Il prof Pierluigi Viale, direttore dell’Istituto di Malattie Infettive del S. Orsola-Malpighi di Bologna, ci ha poi parlato delle novità della terapia antibiotica partendo da un caso clinico di un paziente con sepsi e polmonite da Acinetobacter baumannii resistente ai carbapenemi, con sensibilità solo alla colistina. Le difficoltà legate al trattamento di questo paziente sono notevoli in quanto le concentrazioni terapeutiche di colistina sono di 2 mg/L, uguali a quelle associate alla tossicità da farmaco: raggiungere la concentrazione adeguata è quindi molto complesso e anche utilizzando la dose di carico i tempi sono piuttosto lunghi (>36 ore). È evidente quindi la necessità di avere nuovi farmaci a disposizione in particolare efficaci sui diversi germi gran negativi resistenti ai carbapenemi: Enterobacterales produttrici di KPC, oppure di NDM od OXA48, ma anche Pseudomonas aeruginosa, Acinetobacter baumannii e Stenotrophomonas maltophilia, con una possibilità di cura ad oggi molto limitata soprattutto per questi ultimi due germi e per le NDM. Un aspetto rilevante da considerare è la disponibilità di studi specifici per i nuovi farmaci: mentre su meropenem-vaborbactam, imipenem/relebactam, cefiderocol e sulla plazomicina sono stati condotti studi arruolando pazienti con infezioni causate da germi con meccanismi specifici di resistenza, per ceftazidime-avibactam, ceftolozane-tazobactam e fosfomicina abbiamo studi sulle patologie d’organo ma non specifici per i singoli patogeni. A fronte di una notevole urgenza nella disponibilità di nuove molecole abbiamo buoni dati in vitro, ad esempio sul cefiderecol – ottima efficacia nei confronti dei gran negativi multiresistenti – ma i dati in vivo sono da migliorare, le domande senza risposte sono ancora molte e le problematiche relative alla possibile selezione di resistenza nonchè ai costi sono significative. Le nuove molecole devono essere utilizzate al meglio, facendo riferimento alle principali indicazioni sul buon uso degli antibiotici:

1. Iniziare e scegliere il trattamento utilizzando sempre un approccio basato sulla gravità.

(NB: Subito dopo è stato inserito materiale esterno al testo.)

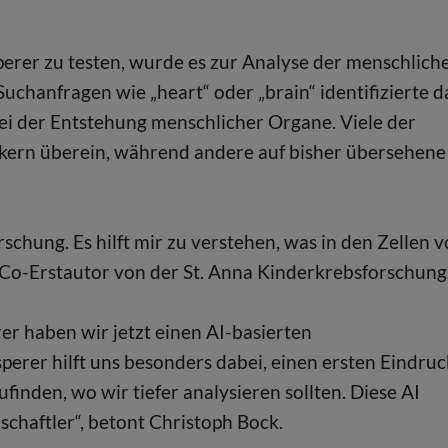
erer zu testen, wurde es zur Analyse der menschlich
chanfragen wie „heart“ oder „brain“ identifizierte d
ei der Entstehung menschlicher Organe. Viele der
kern überein, während andere auf bisher übersehene
schung. Es hilft mir zu verstehen, was in den Zellen v
r, Co-Erstautor von der St. Anna Kinderkrebsforschung
er haben wir jetzt einen AI-basierten
erer hilft uns besonders dabei, einen ersten Eindruc
nden, wo wir tiefer analysieren sollten. Diese AI
schaftler“, betont Christoph Bock.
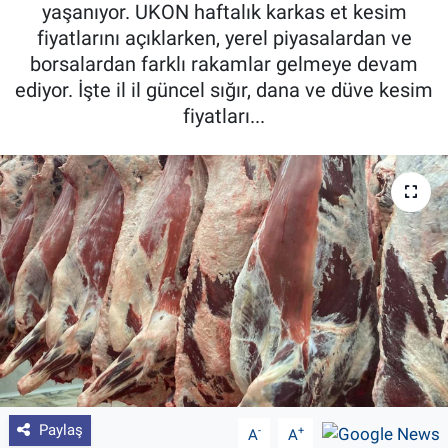
yaşanıyor. UKON haftalık karkas et kesim
Pankobirlik
fiyatlarını açıklarken, yerel piyasalardan ve
borsalardan farklı rakamlar gelmeye devam
Et fiyatları
ediyor. İşte il il güncel sığır, dana ve düve kesim
fiyatları...
Tarım Bilgisi
Yetiştirici Soruyor
Dünyada Tarım
Üretici Birlikleri
Şeker ve Şekerli Mamüller
Tahıllar ve Baklagiller
Paylaş
-
+
A
A
Tohum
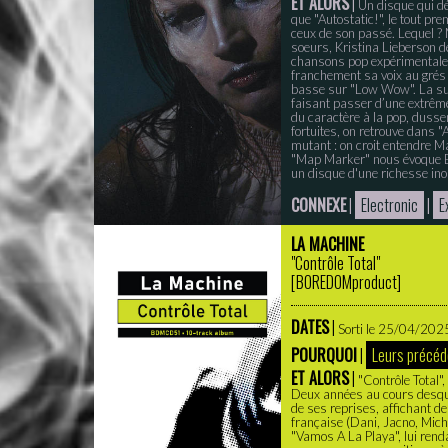
ET ALORS
|
Un disque qui dé
que "Autostatic!", le tout p
ceux de son passé. Lequel ?
soeurs, Kristina Lieberson d
chansons pop expérimentales
franchement sa voix au grés
basse sur "Low Wow". La subt
faisant passer d’une extrême 
du caractère à la pop, dussen
fortuites, on retrouve dans "
mutant : on croit entendre 
"Map Marker" nous évoque Be
un disque d'une richesse inou
CONNEXE
|
Electronic
|
E
LA MACHINE
"Contrôle Total"
[
BOREDOMproduct
]
DATES
|
Sorti le 25/04/2025 
POURQUOI
|
Leurs précéd
ET ALORS
|
"Contrôle Total"
Deux années au cours desquel
de ses reprises, affichant d
française (Dani, Jacno, Mich
"Vamos A La Playa", lui ren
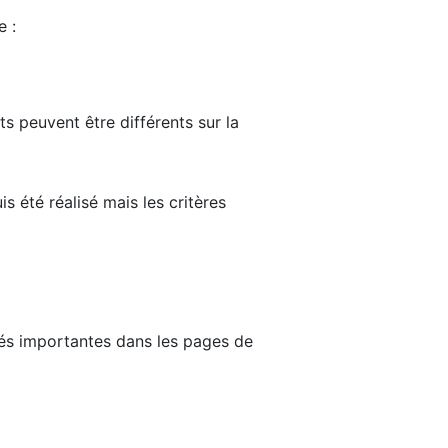
e :
ts peuvent être différents sur la
s été réalisé mais les critères
tés importantes dans les pages de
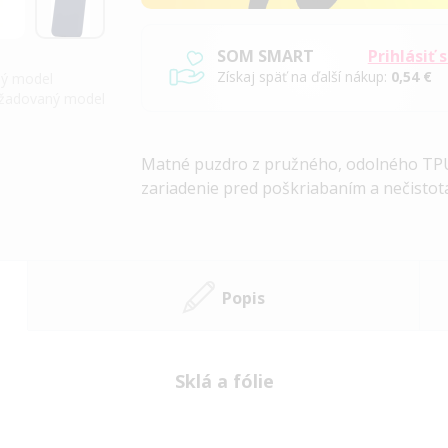
SOM SMART
Prihlásiť 
Získaj späť na ďalší nákup:
0,54 €
iný model
požadovaný model
Matné puzdro z pružného, ​​odolného TPU
zariadenie pred poškriabaním a nečistot
Popis
Sklá a fólie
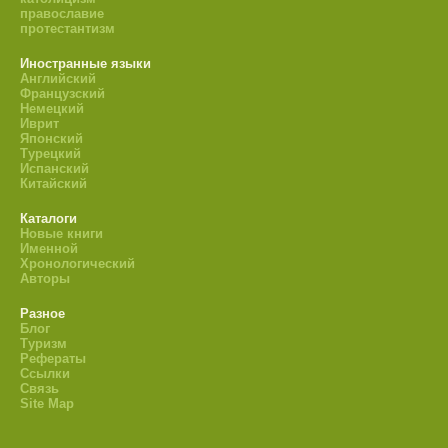
православие
протестантизм
Иностранные языки
Английский
Французский
Немецкий
Иврит
Японский
Турецкий
Испанский
Китайский
Каталоги
Новые книги
Именной
Хронологический
Авторы
Разное
Блог
Туризм
Рефераты
Ссылки
Связь
Site Map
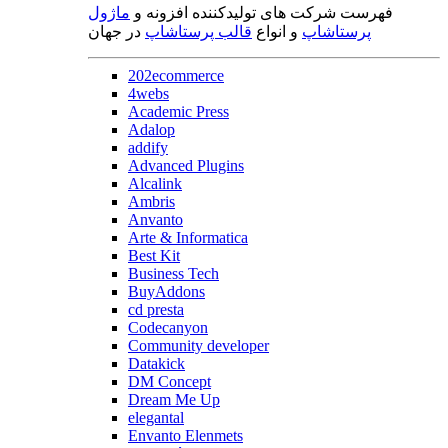
فهرست شرکت های تولیدکننده افزونه و
ماژول
پرستاشاپ
و انواع
قالب پرستاشاپ
در جهان
202ecommerce
4webs
Academic Press
Adalop
addify
Advanced Plugins
Alcalink
Ambris
Anvanto
Arte & Informatica
Best Kit
Business Tech
BuyAddons
cd presta
Codecanyon
Community developer
Datakick
DM Concept
Dream Me Up
elegantal
Envanto Elenmets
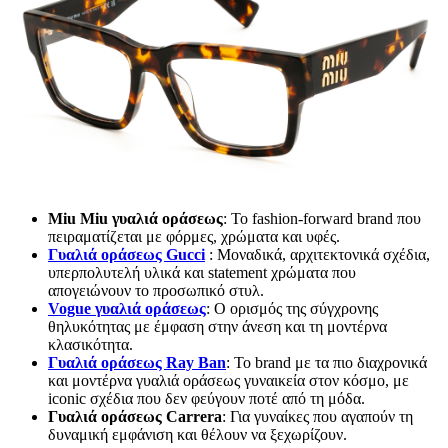
Miu Miu γυαλιά οράσεως
: Το fashion-forward brand που
πειραματίζεται με φόρμες, χρώματα και υφές.
Γυαλιά οράσεως Gucci
: Μοναδικά, αρχιτεκτονικά σχέδια,
υπερπολυτελή υλικά και statement χρώματα που
απογειώνουν το προσωπικό στυλ.
Vogue γυαλιά οράσεως
: Ο ορισμός της σύγχρονης
θηλυκότητας με έμφαση στην άνεση και τη μοντέρνα
κλασικότητα.
Γυαλιά οράσεως Ray Ban
: Το brand με τα πιο διαχρονικά
και μοντέρνα γυαλιά οράσεως γυναικεία στον κόσμο, με
iconic σχέδια που δεν φεύγουν ποτέ από τη μόδα.
Γυαλιά οράσεως Carrera
: Για γυναίκες που αγαπούν τη
δυναμική εμφάνιση και θέλουν να ξεχωρίζουν.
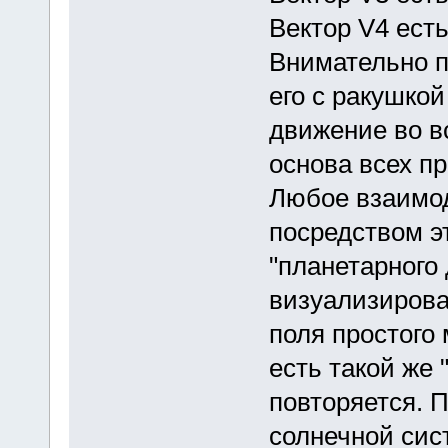
Вектор V4 ест
Внимательно п
его с ракушко
движение во в
основа всех п
Любое взаимод
посредством э
"планетарного
визуализирова
поля простого 
есть такой же 
повторяется. 
солнечной сис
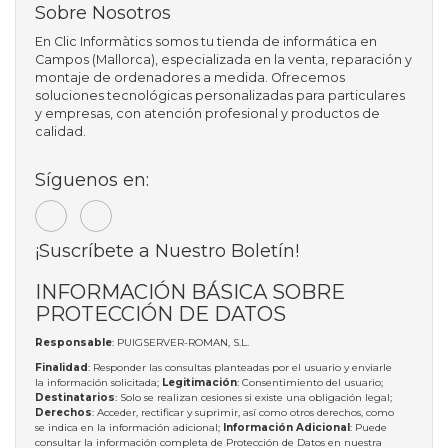
Sobre Nosotros
En Clic Informàtics somos tu tienda de informática en
Campos (Mallorca), especializada en la venta, reparación y
montaje de ordenadores a medida. Ofrecemos
soluciones tecnológicas personalizadas para particulares
y empresas, con atención profesional y productos de
calidad.
Síguenos en:
¡Suscríbete a Nuestro Boletín!
INFORMACIÓN BÁSICA SOBRE
PROTECCIÓN DE DATOS
Responsable
: PUIGSERVER-ROMAN, S.L.
Finalidad
: Responder las consultas planteadas por el usuario y enviarle
la información solicitada;
Legitimación
: Consentimiento del usuario;
Destinatarios
: Solo se realizan cesiones si existe una obligación legal;
Derechos
: Acceder, rectificar y suprimir, así como otros derechos, como
se indica en la información adicional;
Información Adicional
: Puede
consultar la información completa de Protección de Datos en nuestra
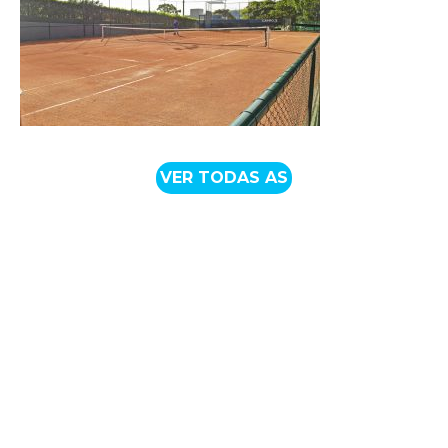
VER TODAS AS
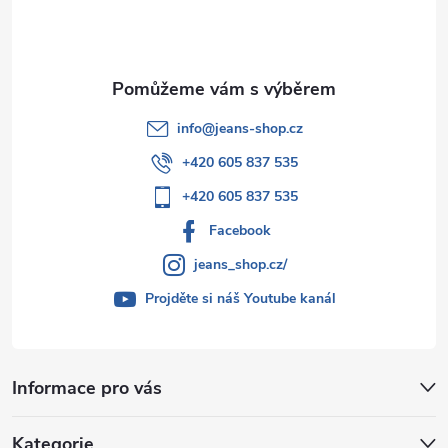
ý
í
p
i
s
info
@
jeans-shop.cz
u
+420 605 837 535
+420 605 837 535
Facebook
jeans_shop.cz/
Projděte si náš Youtube kanál
Informace pro vás
Kategorie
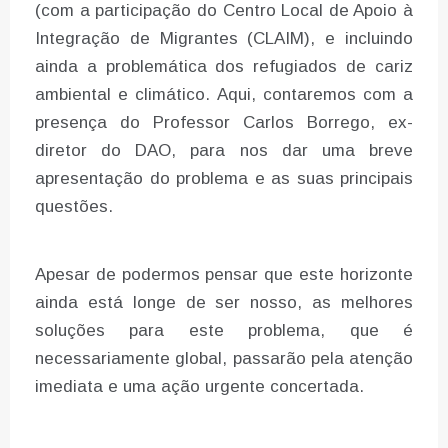
(com a participação do Centro Local de Apoio à
Integração de Migrantes (CLAIM), e incluindo
ainda a problemática dos refugiados de cariz
ambiental e climático. Aqui, contaremos com a
presença do Professor Carlos Borrego, ex-
diretor do DAO, para nos dar uma breve
apresentação do problema e as suas principais
questões.
Apesar de podermos pensar que este horizonte
ainda está longe de ser nosso, as melhores
soluções para este problema, que é
necessariamente global, passarão pela atenção
imediata e uma ação urgente concertada.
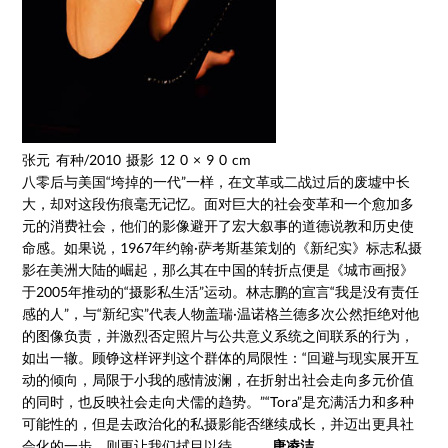
张元 有种/2010 摄影 12 0 × 9 0 cm
八零后与美国“垮掉的一代”一样，在文革或二战过后的废墟中长
大，却对这段伤痕毫无记忆。面对巨大的社会变革和一个愈加多
元的消费社会，他们的影像避开了宏大叙事的道德说教和历史使
命感。如果说，1967年约翰·萨考斯基策划的《新纪实》标志私摄
影在美洲大陆的崛起，那么其在中国的转折点便是《城市画报》
于2005年推动的“摄影私生活”运动。林志鹏的宣言“我是没有责任
感的人”，与“新纪实”代表人物盖瑞·温诺格兰德多次公然拒绝对他
的图像负责，并激烈否定照片与公共意义系统之间联系的行为，
如出一辙。顾铮这样评判这个群体的局限性：“回避与现实展开互
动的倾向，局限于小我的感情波澜，在折射出社会走向多元价值
的同时，也反映社会走向犬儒的趋势。”“Tora”是充满活力和多种
可能性的，但是去政治化的私摄影能否继续成长，并迈出更具社
会化的一步，则更让我们拭目以待。
唐凌洁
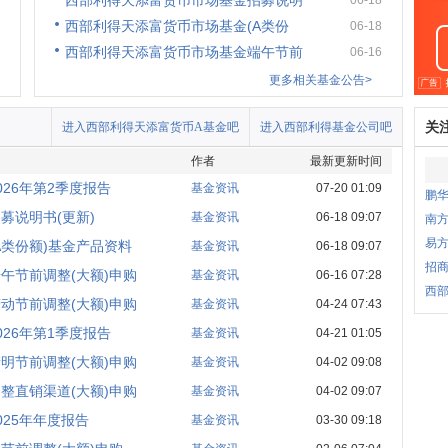
西部利得天添富货币市场基金招募说明
06-18
西部利得天添富货币市场基金(A类份
06-18
西部利得天添富货币市场基金端午节前
06-16
更多相关基金公告>
关
进入西部利得天添富货币A基金吧
进入西部利得基金公司吧
作者
最新更新时间
26年第2季度报告
基金资讯
07-20 01:09
鹏华
募说明书(更新)
基金资讯
06-18 09:07
南方
易
A类份额)基金产品资料
基金资讯
06-18 09:07
招商
午节前调整(大额)申购
基金资讯
06-16 07:28
西
动节前调整(大额)申购
基金资讯
04-24 07:43
26年第1季度报告
基金资讯
04-21 01:05
明节前调整(大额)申购
基金资讯
04-02 09:08
整直销渠道(大额)申购
基金资讯
04-02 09:07
25年年度报告
基金资讯
03-30 09:18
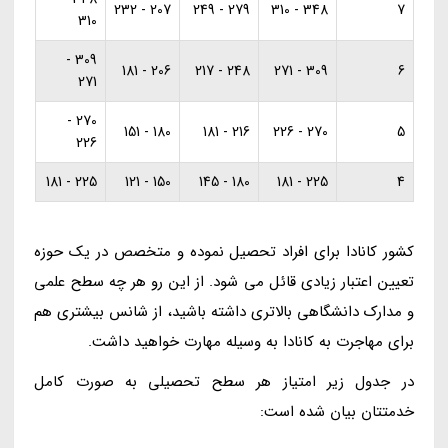
207 - 232
279 - 249
348 - 310
7
310
309 -
206 - 181
248 - 217
309 - 271
6
271
270 -
180 - 151
216 - 181
270 - 226
5
226
225 - 181
150 - 121
180 - 145
225 - 181
4
کشور کانادا برای افراد تحصیل نموده و متخصص در یک حوزه
تعیین اعتبار زیادی قائل می شود. از این رو هر چه سطح علمی
و مدارک دانشگاهی بالاتری داشته باشید، از شانس بیشتری هم
برای مهاجرت به کانادا به وسیله مهارت خواهید داشت.
در جدول زیر امتیاز هر سطح تحصیلی به صورت کامل
خدمتتان بیان شده است:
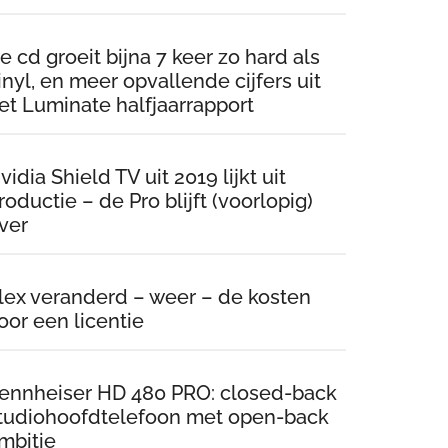
e cd groeit bijna 7 keer zo hard als
inyl, en meer opvallende cijfers uit
et Luminate halfjaarrapport
vidia Shield TV uit 2019 lijkt uit
roductie – de Pro blijft (voorlopig)
ver
lex veranderd – weer – de kosten
oor een licentie
ennheiser HD 480 PRO: closed-back
tudiohoofdtelefoon met open-back
mbitie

2. Non essere impulsivi nell’iniziare la terapia antimicrobica.

3. Aggiornare i dati epidemiologici locali stratificandoli per contesti specifici.

4. Collaborare strettamente con il laboratorio di microbiologia nella vita quotidiana.

5. Evitare prescrizioni ridondanti.

6. Essere parsimoniosi con i regimi combinati.

7. Essere consapevoli dei problemi di farmacocinetica/farmacodinamica (PK/PD) e ricordare il valore del dosaggio terapeutico dei farmaci (TDM).

8. Rivalutare precocemente le prescrizioni degli antibiotici.

9. Ridurre la durata della terapia.

10. Creare team multidisciplinari per setting specifici, sindromi.

11. Identificare l’area migliore di utilizzo nella terapia dei nuovi farmaci e preparare algoritmi/bundle locali.

In particolare si dovranno considerare due aspetti di grande importanza: la riduzione della durata della terapia antibiotica e l’identificazione dell’area migliore di utilizzo nella terapia dei nuovi farmaci. Infine, deve essere posta estrema attenzione alla scelta della terapia antibiotica nel paziente critico e in quello fragile.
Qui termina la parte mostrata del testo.